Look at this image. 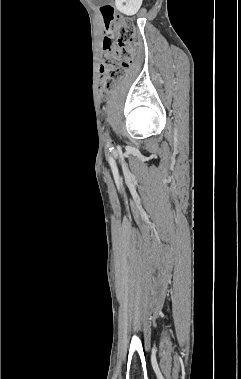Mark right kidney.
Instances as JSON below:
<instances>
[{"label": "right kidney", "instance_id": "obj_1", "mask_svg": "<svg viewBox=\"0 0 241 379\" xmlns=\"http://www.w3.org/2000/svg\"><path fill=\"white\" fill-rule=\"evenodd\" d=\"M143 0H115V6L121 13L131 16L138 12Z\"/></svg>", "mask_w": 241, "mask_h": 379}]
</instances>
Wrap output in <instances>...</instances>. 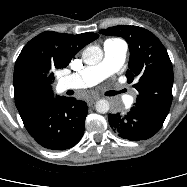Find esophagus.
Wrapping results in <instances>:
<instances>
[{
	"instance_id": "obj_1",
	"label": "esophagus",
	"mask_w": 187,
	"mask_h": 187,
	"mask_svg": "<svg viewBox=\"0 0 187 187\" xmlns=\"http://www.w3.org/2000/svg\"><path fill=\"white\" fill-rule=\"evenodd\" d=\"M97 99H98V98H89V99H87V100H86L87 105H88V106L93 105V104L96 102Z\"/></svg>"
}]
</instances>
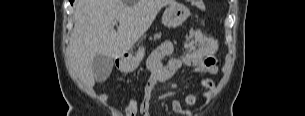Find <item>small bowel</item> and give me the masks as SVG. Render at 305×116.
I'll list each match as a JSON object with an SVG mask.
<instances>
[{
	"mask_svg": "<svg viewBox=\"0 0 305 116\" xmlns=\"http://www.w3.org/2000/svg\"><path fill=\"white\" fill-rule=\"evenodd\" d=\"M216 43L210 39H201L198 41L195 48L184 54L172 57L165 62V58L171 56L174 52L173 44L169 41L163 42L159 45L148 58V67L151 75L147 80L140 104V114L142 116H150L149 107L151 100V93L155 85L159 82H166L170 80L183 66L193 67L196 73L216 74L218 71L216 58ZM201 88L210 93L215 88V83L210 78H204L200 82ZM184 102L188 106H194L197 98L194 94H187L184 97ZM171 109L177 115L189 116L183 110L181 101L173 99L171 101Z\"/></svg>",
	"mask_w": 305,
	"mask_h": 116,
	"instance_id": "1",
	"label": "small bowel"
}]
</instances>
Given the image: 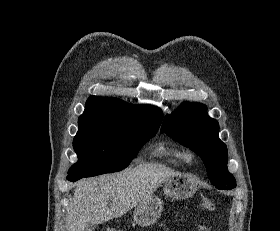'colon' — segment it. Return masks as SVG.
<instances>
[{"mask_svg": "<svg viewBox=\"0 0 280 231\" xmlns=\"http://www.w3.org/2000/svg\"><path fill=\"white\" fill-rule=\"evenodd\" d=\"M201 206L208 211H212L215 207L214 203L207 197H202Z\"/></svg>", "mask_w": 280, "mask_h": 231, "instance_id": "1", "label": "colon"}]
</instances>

-*-*-

* **Task to carry out**:
Report back each line in the material above that contains the string "label".

* **Result for this exercise**:
[{"label": "right kidney", "instance_id": "obj_1", "mask_svg": "<svg viewBox=\"0 0 241 379\" xmlns=\"http://www.w3.org/2000/svg\"><path fill=\"white\" fill-rule=\"evenodd\" d=\"M143 0H115V6L121 13L131 16L138 12Z\"/></svg>", "mask_w": 241, "mask_h": 379}]
	"label": "esophagus",
	"label": "small bowel"
[{"mask_svg": "<svg viewBox=\"0 0 280 231\" xmlns=\"http://www.w3.org/2000/svg\"><path fill=\"white\" fill-rule=\"evenodd\" d=\"M201 206L208 211H212L215 207L214 203L207 197H202Z\"/></svg>", "mask_w": 280, "mask_h": 231, "instance_id": "1", "label": "colon"}]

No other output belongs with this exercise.